2022 book by Khalid Jawed

Nemat Khana (Urdu: نعمت خانہ, Hindi: नेमत ख़ाना, English: The Paradise of Food) is an Urdu-Language novel written by Khalid Jawed. It was first published in June 2014 by Arshia publication, Delhi. It has been translated in Hindi and English. The English translated work of Nemat Khana is titled as The Paradise of Food, which won the JCB prize for literature 2022.

== Plot & Themes ==
The novel is set against the 50-year lifespan of an orphan child named Zaheeruddin Babr alias Guddu Miyan. He lives in a middle-class joint family in the northern region. The storyline is running from his narration and provides the story in the form of a memoir. The story reveals unique habits of his family members with the changes in the societal framework. The kitchen and its tools are used as a metaphor for exploring the human attitude.

The novel explored themes like Disgust & Desire, Kitchen as a battleground, Lust and Taboo. The narrative style of this Novel has explored the darkness of the human existence.
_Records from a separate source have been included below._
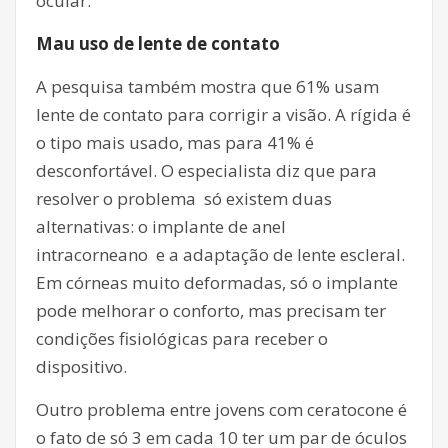
ocular.
Mau uso de lente de contato
A pesquisa também mostra que 61% usam
lente de contato para corrigir a visão. A rígida é
o tipo mais usado, mas para 41% é
desconfortável. O especialista diz que para
resolver o problema só existem duas
alternativas: o implante de anel
intracorneano e a adaptação de lente escleral.
Em córneas muito deformadas, só o implante
pode melhorar o conforto, mas precisam ter
condições fisiológicas para receber o
dispositivo.
Outro problema entre jovens com ceratocone é
o fato de só 3 em cada 10 ter um par de óculos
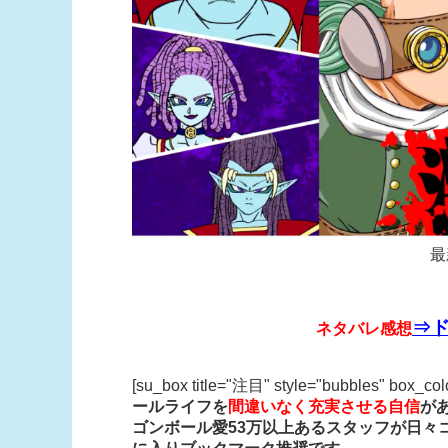
最
⇒ド
ネタバレ感想
[su_box title="注目" style="bubbles" box_co
ールライフを
間違いなく充実させる自信
が
ゴンボール愛53万以上あるスタッフが日々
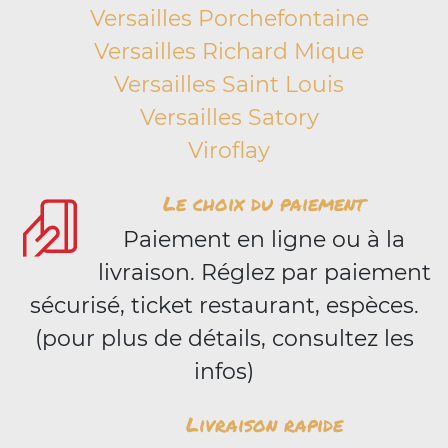
Versailles Porchefontaine
Versailles Richard Mique
Versailles Saint Louis
Versailles Satory
Viroflay
Le choix du paiement
Paiement en ligne ou à la
livraison. Réglez par paiement
sécurisé, ticket restaurant, espèces.
(pour plus de détails, consultez les
infos)
Livraison rapide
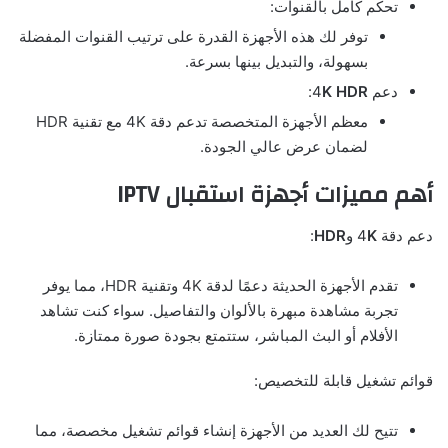
تحكم كامل بالقنوات:
توفر لك هذه الأجهزة القدرة على ترتيب القنوات المفضلة
بسهولة، والتبديل بينها بسرعة.
دعم 4
K HDR
:
معظم الأجهزة المتخصصة تدعم دقة 4K مع تقنية HDR
لضمان عرض عالي الجودة.
أهم مميزات أجهزة استقبال
IPTV
دعم دقة 4
K
و
HDR
:
تقدم الأجهزة الحديثة دعمًا لدقة 4K وتقنية HDR، مما يوفر
تجربة مشاهدة مبهرة بالألوان والتفاصيل. سواء كنت تشاهد
الأفلام أو البث المباشر، ستتمتع بجودة صورة ممتازة.
قوائم تشغيل قابلة للتخصيص:
تتيح لك العديد من الأجهزة إنشاء قوائم تشغيل مخصصة، مما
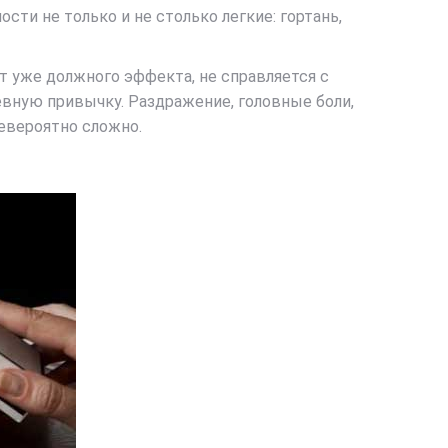
ти не только и не столько легкие: гортань,
т уже должного эффекта, не справляется с
евную привычку. Раздражение, головные боли,
невероятно сложно.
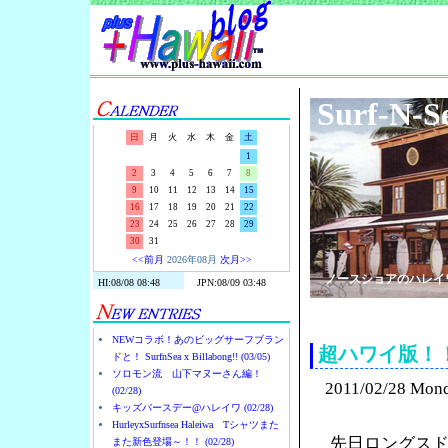
Surf-N-S
日
月
火
水
木
金
土
1
2
3
4
5
6
7
8
9
10
11
12
13
14
15
16
17
18
19
20
21
22
23
24
25
26
27
28
29
30
31
<<前月
2026年08月
次月>>
ノースショアのハレイ
NEWコラボ！あのビッグサーフブラン
超ハワイ版！
ドと！ SurfnSea x Billabong!! (03/05)
ソロモン流 山下マヌーさん編！
2011/02/28 Mon
(02/28)
キッズバースデー@ハレイワ (02/28)
HurleyxSurfnsea Haleiwa Tシャツまた
先日ロングス
また新色登場～！！ (02/28)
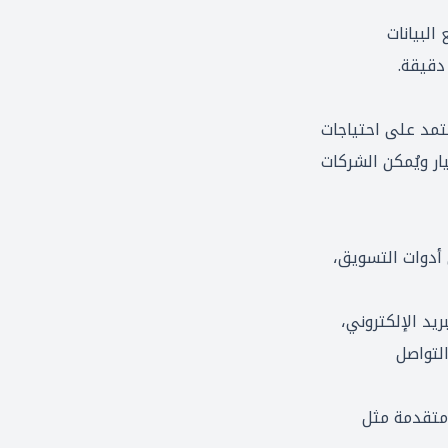
البيانات
دقيقة.
عتمد على احتياجات
ار ويُمكن الشركات
 من أدوات التسويق،
البريد الإلكتروني،
لتواصل
ول متقدمة مثل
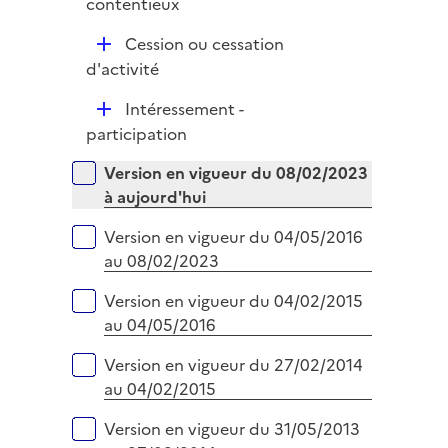
contentieux
i
e
D
Cession ou cessation
r
é
d'activité
p
D
Intéressement -
l
é
participation
i
p
e
Versions sur la période
Version en vigueur du 08/02/2023
l
r
à aujourd'hui
i
e
Version en vigueur du 04/05/2016
r
au 08/02/2023
Version en vigueur du 04/02/2015
au 04/05/2016
Version en vigueur du 27/02/2014
au 04/02/2015
Version en vigueur du 31/05/2013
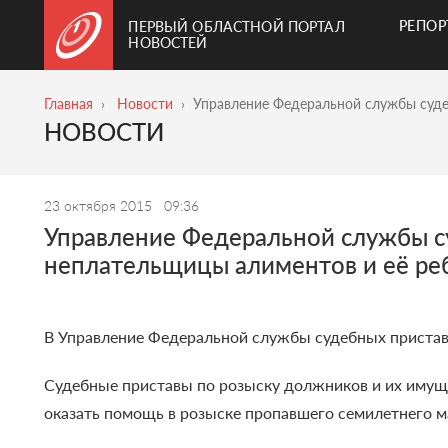
РЕПО
ПЕРВЫЙ ОБЛАСТНОЙ ПОРТАЛ
НОВОСТЕЙ
Главная
Новости
Управление Федеральной службы суде
НОВОСТИ
23 октября 2015
09:36
Управление Федеральной службы су
неплательщицы алиментов и её ре
В Управление Федеральной службы судебных приставо
Судебные приставы по розыску должников и их имущ
оказать помощь в розыске пропавшего семилетнего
== Translation and publication history ==
The Urdu novel was first published in June 2014 by Arshia Publication, Delhi. Later, it was translated into English by Prof Baran Farooqi and published by Juggernaut Publications in 2022. The Hindi translation was done by Zaman Tarif and published by Surya Prakashan Mandir in 2022 only. Once it received the critical acclaim in among the critics and readers, Rekhta Foundation also brought the Hindi translation of this Novel in 2024.

== Critical reception ==
Shuma Raha of Deccan Chronicle wrote "The Paradise of Food is a complex work that will fill you with disquiet, but if you read it, it will likely leave an indelible impression on you.", Chintan Girish Modi of Moneycontrol wrote "Pick up this book if you do not mind reading about worms in intestines, people spitting phlegm, lizards falling into boiling milk, and bloodstains that look like korma gravy." and Saloni Sharma of Scroll.in wrote "Despite its eschewal of realism, this novel is a text cognisant of the political climate it has been written in.".

The book has been also reviewed by Ekram Khawar of The Indian Wire, Syed Saad Ahmed of Hindustan Times, Bindu Menon of The Tribune India and The Times of India.

== Award ==
The English translation of this book titled as The Paradise of Food was awarded JCB Prize for Literature 2022.